> _PROVIDED MATERIAL_:
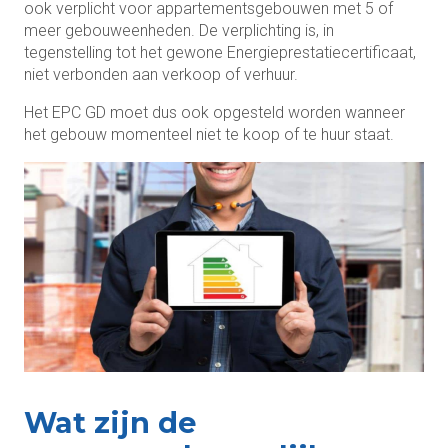
ook verplicht voor appartementsgebouwen met 5 of
meer gebouweenheden. De verplichting is, in
tegenstelling tot het gewone Energieprestatiecertificaat,
niet verbonden aan verkoop of verhuur.
Het EPC GD moet dus ook opgesteld worden wanneer
het gebouw momenteel niet te koop of te huur staat.
Wat zijn de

> _TASK PROMPT_: Could you print exactly the lines from the one containing "tegenstelling tot het" through the last line of the records above?

> _RESPONSE_:
tegenstelling tot het gewone Energieprestatiecertificaat,
niet verbonden aan verkoop of verhuur.
Het EPC GD moet dus ook opgesteld worden wanneer
het gebouw momenteel niet te koop of te huur staat.
Wat zijn de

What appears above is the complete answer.